**What to work on**
Your answer should be the exact lines of the data below from the one containing "почты, или через мессенджер" through the one containing "Заказчик обязан ознакомиться"; please include nothing else.

**Collection entries**
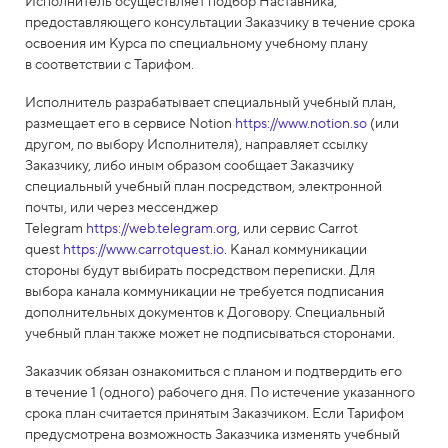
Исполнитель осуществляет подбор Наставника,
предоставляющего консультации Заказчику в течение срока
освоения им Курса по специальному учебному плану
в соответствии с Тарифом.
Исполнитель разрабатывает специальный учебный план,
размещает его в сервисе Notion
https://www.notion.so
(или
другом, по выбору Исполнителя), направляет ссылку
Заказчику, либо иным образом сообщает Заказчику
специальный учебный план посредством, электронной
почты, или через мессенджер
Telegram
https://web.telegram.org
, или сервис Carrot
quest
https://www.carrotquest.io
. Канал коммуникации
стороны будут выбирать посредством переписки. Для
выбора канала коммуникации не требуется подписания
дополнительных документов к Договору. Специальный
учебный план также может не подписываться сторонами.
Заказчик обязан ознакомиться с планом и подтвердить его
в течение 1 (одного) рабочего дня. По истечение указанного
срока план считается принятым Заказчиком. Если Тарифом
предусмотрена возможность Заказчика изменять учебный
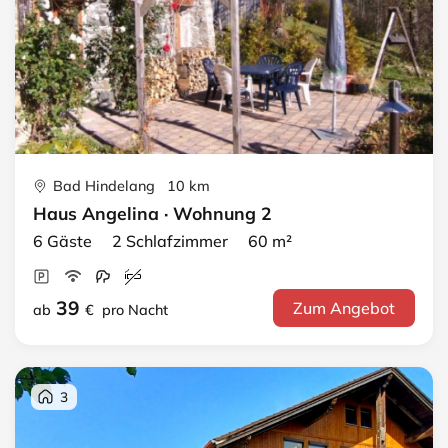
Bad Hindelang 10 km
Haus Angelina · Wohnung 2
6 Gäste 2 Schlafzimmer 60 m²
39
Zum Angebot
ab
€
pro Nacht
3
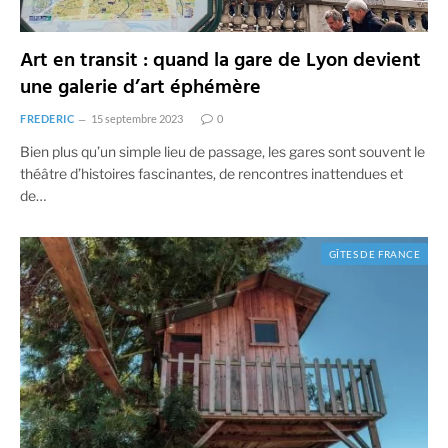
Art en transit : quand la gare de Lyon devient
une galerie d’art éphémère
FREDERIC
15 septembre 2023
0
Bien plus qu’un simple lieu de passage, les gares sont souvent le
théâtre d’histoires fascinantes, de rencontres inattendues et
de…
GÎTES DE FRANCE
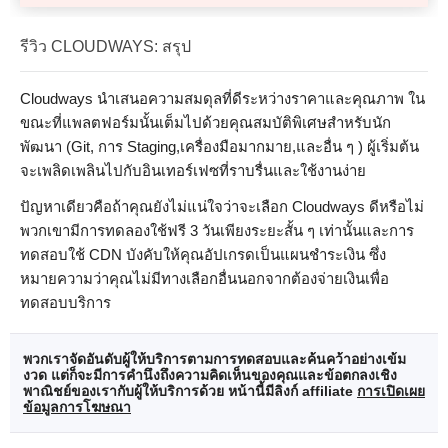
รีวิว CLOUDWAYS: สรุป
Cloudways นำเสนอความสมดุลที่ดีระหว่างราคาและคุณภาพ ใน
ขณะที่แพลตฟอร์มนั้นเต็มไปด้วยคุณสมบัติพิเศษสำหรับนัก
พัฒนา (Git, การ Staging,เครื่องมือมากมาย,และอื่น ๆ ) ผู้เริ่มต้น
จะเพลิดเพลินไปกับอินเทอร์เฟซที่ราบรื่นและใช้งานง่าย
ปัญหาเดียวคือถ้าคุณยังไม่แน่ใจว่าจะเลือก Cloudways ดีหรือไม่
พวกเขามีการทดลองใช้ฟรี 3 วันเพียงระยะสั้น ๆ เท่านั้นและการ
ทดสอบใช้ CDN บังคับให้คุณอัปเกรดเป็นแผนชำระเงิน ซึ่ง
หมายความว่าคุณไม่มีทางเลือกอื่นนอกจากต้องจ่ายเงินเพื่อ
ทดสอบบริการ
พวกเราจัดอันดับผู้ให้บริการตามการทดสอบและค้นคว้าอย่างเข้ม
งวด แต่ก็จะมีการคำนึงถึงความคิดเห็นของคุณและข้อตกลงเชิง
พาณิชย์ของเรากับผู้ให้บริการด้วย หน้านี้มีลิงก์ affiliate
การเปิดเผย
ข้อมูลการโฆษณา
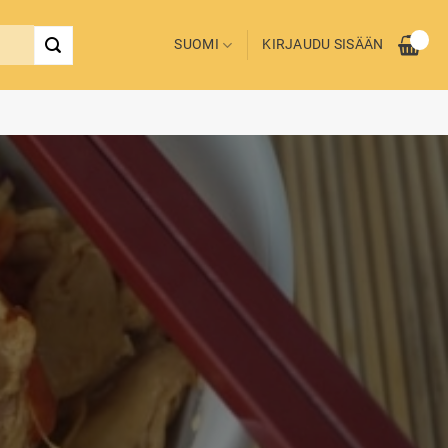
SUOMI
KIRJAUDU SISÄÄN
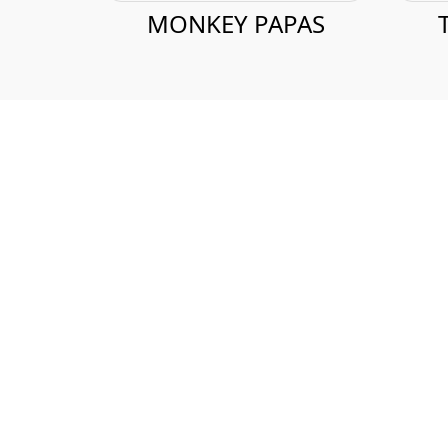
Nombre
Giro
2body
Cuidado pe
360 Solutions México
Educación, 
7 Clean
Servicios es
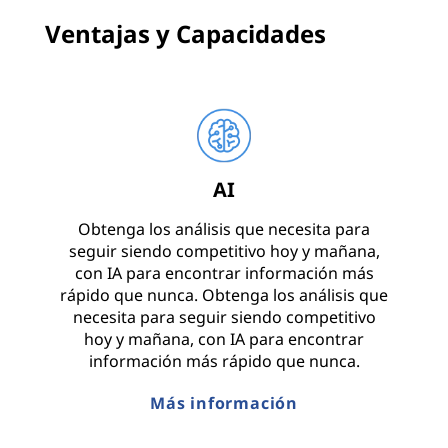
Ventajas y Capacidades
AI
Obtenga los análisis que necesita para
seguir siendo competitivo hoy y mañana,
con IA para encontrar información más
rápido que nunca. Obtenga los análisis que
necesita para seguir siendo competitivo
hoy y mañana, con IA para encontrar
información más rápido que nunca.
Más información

**Answer to this task**
почты, или через мессенджер
Telegram
https://web.telegram.org
, или сервис Carrot
quest
https://www.carrotquest.io
. Канал коммуникации
стороны будут выбирать посредством переписки. Для
выбора канала коммуникации не требуется подписания
дополнительных документов к Договору. Специальный
учебный план также может не подписываться сторонами.
Заказчик обязан ознакомиться с планом и подтвердить его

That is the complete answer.